Malgré la finale perdue contre Pegula, Anisimova a tenu à retenir le positif de sa semaine, et à transmettre un message plus large : savoir se concentrer sur les joies quotidiennes plutôt que sur l’éventuelle réussite.
“J’ai pris une pause l’an passé, je me suis éloignée du tennis, et les gens se demandaient comment j’allais revenir et quels résultats j’aurais. Moi-même, je me posais la question. Personne n’aurait pu prédire ça.”
“J’ai travaillé dur, et j’ai essayé de revenir à ce sport en étant plus détendue, en voulant profiter de chaque jour, sans être trop sérieuse à propos de tout, car je pense que c’est ce qui retire de la joie dans bien des choses.”
“Je pense que cette approche de la vie au quotidien m’a beaucoup aidée.”

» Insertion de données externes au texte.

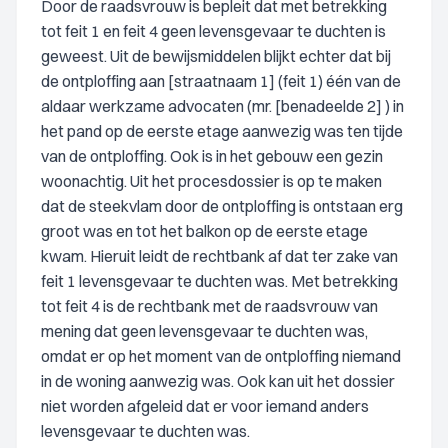
Door de raadsvrouw is bepleit dat met betrekking
tot feit 1 en feit 4 geen levensgevaar te duchten is
geweest. Uit de bewijsmiddelen blijkt echter dat bij
de ontploffing aan [straatnaam 1] (feit 1) één van de
aldaar werkzame advocaten (mr. [benadeelde 2] ) in
het pand op de eerste etage aanwezig was ten tijde
van de ontploffing. Ook is in het gebouw een gezin
woonachtig. Uit het procesdossier is op te maken
dat de steekvlam door de ontploffing is ontstaan erg
groot was en tot het balkon op de eerste etage
kwam. Hieruit leidt de rechtbank af dat ter zake van
feit 1 levensgevaar te duchten was. Met betrekking
tot feit 4 is de rechtbank met de raadsvrouw van
mening dat geen levensgevaar te duchten was,
omdat er op het moment van de ontploffing niemand
in de woning aanwezig was. Ook kan uit het dossier
niet worden afgeleid dat er voor iemand anders
levensgevaar te duchten was.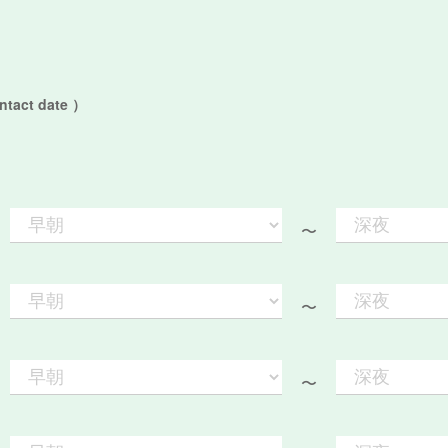
act date ）
〜
〜
〜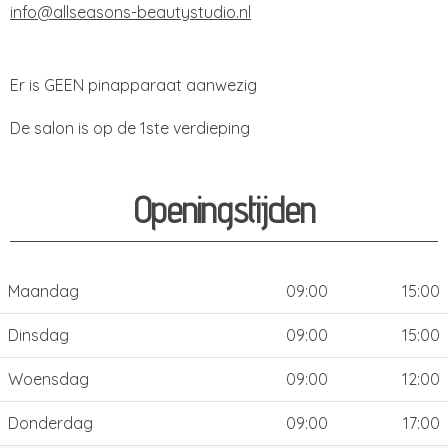
info@allseasons-beautystudio.nl
Er is GEEN pinapparaat aanwezig
De salon is op de 1ste verdieping
Openingstijden
Maandag
09:00
15:00
Dinsdag
09:00
15:00
Woensdag
09:00
12:00
Donderdag
09:00
17:00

“La vie est tellement courte, je veux profiter de chaque jour peu importe à quel point cette carrière et ce boulot peuvent être difficiles. Et ça (une carrière de sportif de haut niveau) ne dure pas très longtemps. Si je joue encore 6 ans, c’est assez court, donc je veux juste en profiter autant que possible.”
“Je pense que ça nourrit aussi la réussite. Si vous n’êtes pas heureux, je ne pense pas que vous allez réussir à faire du bon boulot, ou du moins pas de façon durable.”
Si soulever le trophée est généralement le baromètre du succès pour la plupart des joueurs de tennis, le message envoyé par Anisimova en tant que finaliste battue dégage un aspect plus sain quant à la représentation du succès, en tant que joueuse et personne.
Et si, en menant sa carrière avec cette façon de voir les chose, les meilleures résultats possibles et les titres suivent, ce n’est qu’un bonus supplémentaire pour celles et ceux qui prennent déjà énormément de plaisir dans leurs métiers.